## Problem statement:
Could you write out, exactly, every line from the top of the data through the line holding "lynn painter"? Omit the pictures.
[Record set]
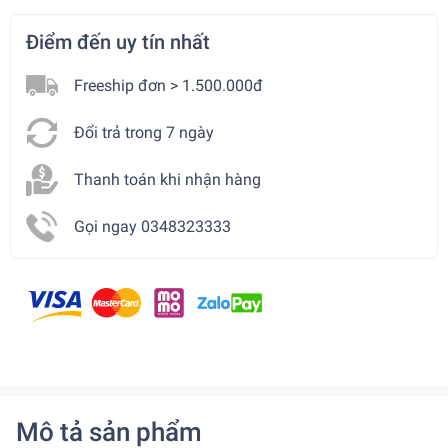
Điểm đến uy tín nhất
Freeship đơn > 1.500.000đ
Đổi trả trong 7 ngày
Thanh toán khi nhận hàng
Gọi ngay 0348323333
Mô tả sản phẩm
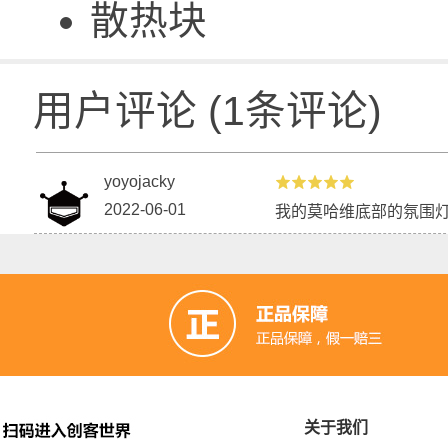
散热块
用户评论
(
1
条评论)
yoyojacky
2022-06-01
我的莫哈维底部的氛围灯全
关于我们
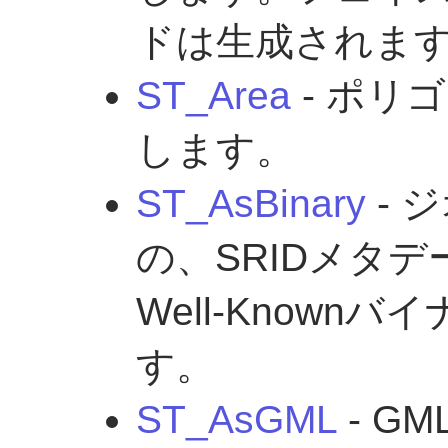
ドは生成されま
ST_Area
- ポリ
します。
ST_AsBinary
- 
の、SRIDメタデ
Well-Knownバ
す。
ST_AsGML
- G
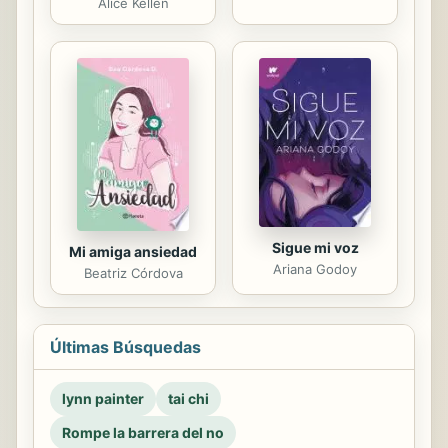
Alice Kellen
Sigue mi voz
Mi amiga ansiedad
Ariana Godoy
Beatriz Córdova
Últimas Búsquedas
lynn painter
tai chi
Rompe la barrera del no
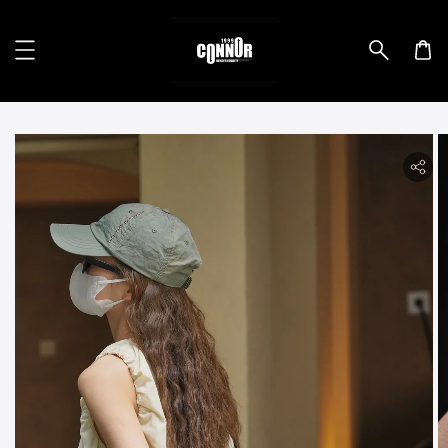
lity.skip_to_product_info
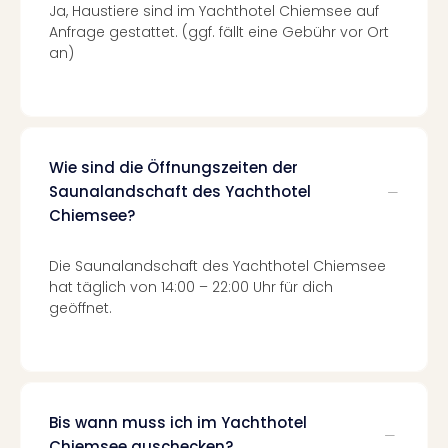
Ja, Haustiere sind im Yachthotel Chiemsee auf
Even
Anfrage gestattet. (ggf. fällt eine Gebühr vor Ort
at
an)
War
Bros.
Stud
Tour
Lon
Wie sind die Öffnungszeiten der
–
Saunalandschaft des Yachthotel
The
Chiemsee?
Mak
of
Harr
Die Saunalandschaft des Yachthotel Chiemsee
Pott
hat täglich von 14:00 – 22:00 Uhr für dich
Form
geöffnet.
1
Die
Auss
Imme
Auss
Bis wann muss ich im Yachthotel
alle
Chiemsee auschecken?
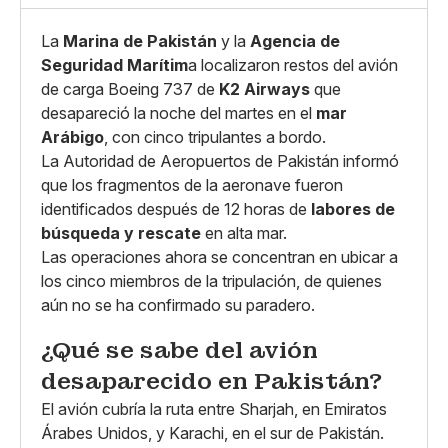
La
Marina de Pakistán
y la
Agencia de
Seguridad Marítim
a localizaron restos del avión
de carga Boeing 737 de
K2 Airways
que
desapareció la noche del martes en el
mar
Arábigo
, con cinco tripulantes a bordo.
La Autoridad de Aeropuertos de Pakistán informó
que los fragmentos de la aeronave fueron
identificados después de 12 horas de
labores de
búsqueda y rescate
en alta mar.
Las operaciones ahora se concentran en ubicar a
los cinco miembros de la tripulación, de quienes
aún no se ha confirmado su paradero.
¿Qué se sabe del avión
desaparecido en Pakistán?
El avión cubría la ruta entre Sharjah, en Emiratos
Árabes Unidos, y Karachi, en el sur de Pakistán.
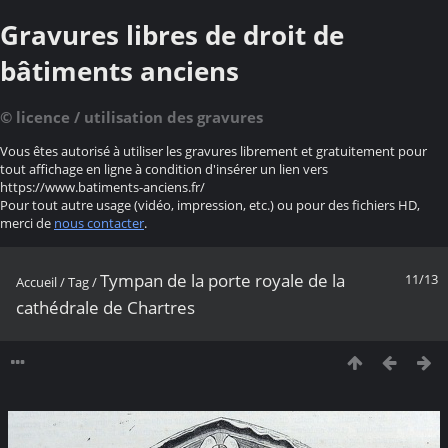
Gravures libres de droit de
bâtiments anciens
© licence / utilisation des gravures
Vous êtes autorisé à utiliser les gravures librement et gratuitement pour
tout affichage en ligne à condition d'insérer un lien vers
https://www.batiments-anciens.fr/
Pour tout autre usage (vidéo, impression, etc.) ou pour des fichiers HD,
merci de
nous contacter
.
Tympan de la porte royale de la
11/13
Accueil
/
Tag
/
cathédrale de Chartres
[/Record set]
## Result of the exercise:
Điểm đến uy tín nhất
Freeship đơn > 1.500.000đ
Đổi trả trong 7 ngày
Thanh toán khi nhận hàng
Gọi ngay 0348323333
Mô tả sản phẩm
散热块
用户评论
(
1
条评论)
yoyojacky
2022-06-01
我的莫哈维底部的氛围灯全
关于我们
ドは生成されま
ST_Area
- ポリ
します。
ST_AsBinary
- 
の、SRIDメタデ
Well-Knownバ
す。
ST_AsGML
- G
Alice Kellen
Sigue mi voz
Mi amiga ansiedad
Ariana Godoy
Beatriz Córdova
Últimas Búsquedas
lynn painter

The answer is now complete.